For example, did you know that baking soda is actually more toxic than cyanuric acid (CYA)?
Thanks for your guidance, Waterbear. You've earned the site's $14 subscription fee. :-)

Ironic thing is that I am a moderator on a completely different pool and spa forum! :eek:I hope Ben appreciates it!;)

famousdavis
07-26-2011, 09:11 AM
Waterbear,

I tested with the K-2006 kit this morning. TA is 90, pH 7.4, CH 280, FC 7.0 (the pool's still coming off Sunday's shocking), CC 0.5 (I didn't re-test CYA because it uses so much reagent).

This weekend, when I have the pros re-test the water, I'll test my CYA and do what's necessary to boost up the CYA so I can keep the FC around 4 PPM.

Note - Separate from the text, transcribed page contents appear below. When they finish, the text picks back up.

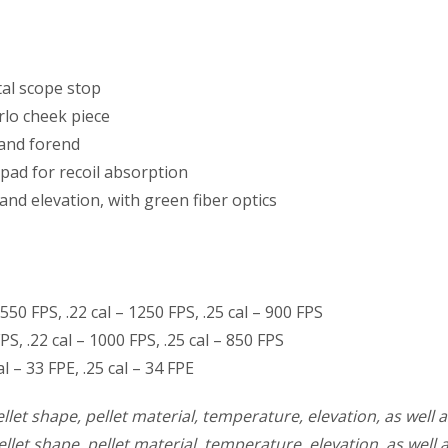
tal scope stop
lo cheek piece
 and forend
pad for recoil absorption
and elevation, with green fiber optics
550 FPS, .22 cal – 1250 FPS, .25 cal – 900 FPS
PS, .22 cal – 1000 FPS, .25 cal – 850 FPS
 – 33 FPE, .25 cal – 34 FPE
llet shape, pellet material, temperature, elevation, as well a
llet shape, pellet material, temperature, elevation, as well 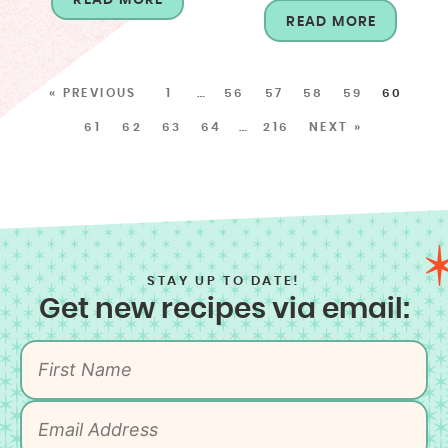
READ MORE
« PREVIOUS
1
…
56
57
58
59
60
61
62
63
64
…
216
NEXT »
STAY UP TO DATE!
Get new recipes via email: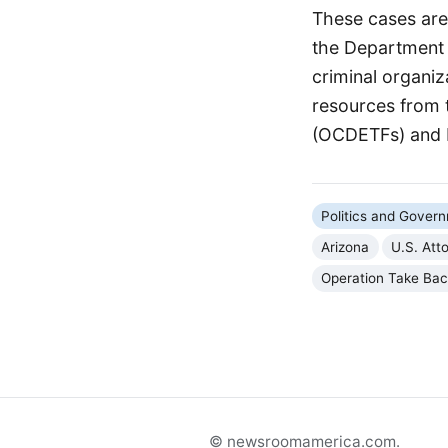
These cases are 
the Department o
criminal organi
resources from 
(OCDETFs) and 
Politics and Gover
Arizona
U.S. Att
Operation Take Ba
© newsroomamerica.com.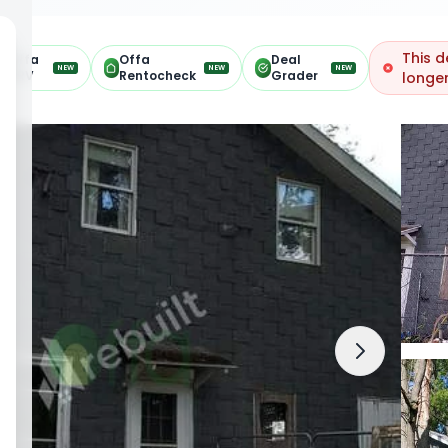
This d
Offa
Offa
Deal
NEW
NEW
NEW
ARV
Rentocheck
Grader
longer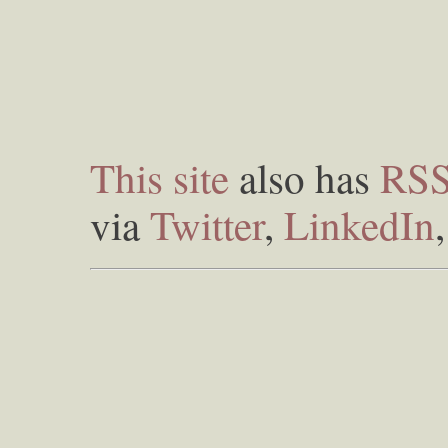
This site
also has
RS
via
Twitter
,
LinkedIn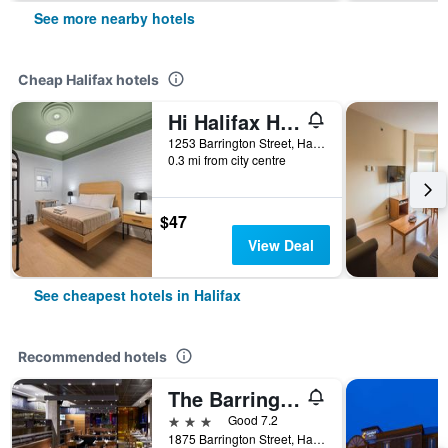
See more nearby hotels
Cheap Halifax hotels
Hi Halifax Heritage House Hostel
1253 Barrington Street, Halifax, NS, Canada
0.3 mi from city centre
$47
View Deal
See cheapest hotels in Halifax
Recommended hotels
The Barrington Hotel
3 stars
Good 7.2
1875 Barrington Street, Halifax, NS, Canada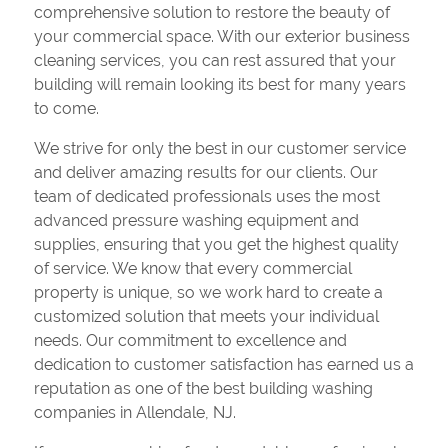
comprehensive solution to restore the beauty of
your commercial space. With our exterior business
cleaning services, you can rest assured that your
building will remain looking its best for many years
to come.
We strive for only the best in our customer service
and deliver amazing results for our clients. Our
team of dedicated professionals uses the most
advanced pressure washing equipment and
supplies, ensuring that you get the highest quality
of service. We know that every commercial
property is unique, so we work hard to create a
customized solution that meets your individual
needs. Our commitment to excellence and
dedication to customer satisfaction has earned us a
reputation as one of the best building washing
companies in Allendale, NJ.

I got the idea that you shock a pool on a regular basis because the Pinch-a-Penny test results print-out says that that's one of the ABC's for a healthy pool -- you shock it once a week. I'm intrigued that you and others don't do this, yet don't have troubles with your pool. I thought that over time the combined chlorine becomes a problem, so shocking weekly pretty much elminates any CC you have in the water? If you only shock when the CC reaches some threshold, what is that threshold?

waterbear
07-26-2011, 10:56 AM
I got the idea that you shock a pool on a regular basis because the Pinch-a-Penny test results print-out says that that's one of the ABC's for a healthy pool -- you shock it once a week.
Yep, and they can sell shock that way on a regular basis. Works better for those that don't have salt pools but you get the idea. Pool stores are in the business of selling chems and things like shocking weekly and pushing phosphate removes (and selling "mineral systems") hellp increase their bottom line. Shocking once a week is really one of the ABCs of a healthy pool STORE since it increases their sales.

I'm intrigued that you and others don't do this, yet don't have troubles with your pool. I thought that over time the combined chlorine becomes a problem, so shocking weekly pretty much elminates any CC you have in the water? If you only shock when the CC reaches some threshold, what is that threshold?
If you have CC over .5 ppm then shock. If you keep the FC in line with the CYA level by keeping it at 5% of the CYA in a salt pool or following the Best Guess Chart (that I linked to above) then the fact of the matter is that you will basically not have CC. If you try and run your FC lower than this you will and will need to shock. Period. The correct FC for the CYA will keep einough 'active' chlorine in the water. Also, in a salt pool the water in the cell is being 'supershocked' to very high chlorine levels when the cell is on.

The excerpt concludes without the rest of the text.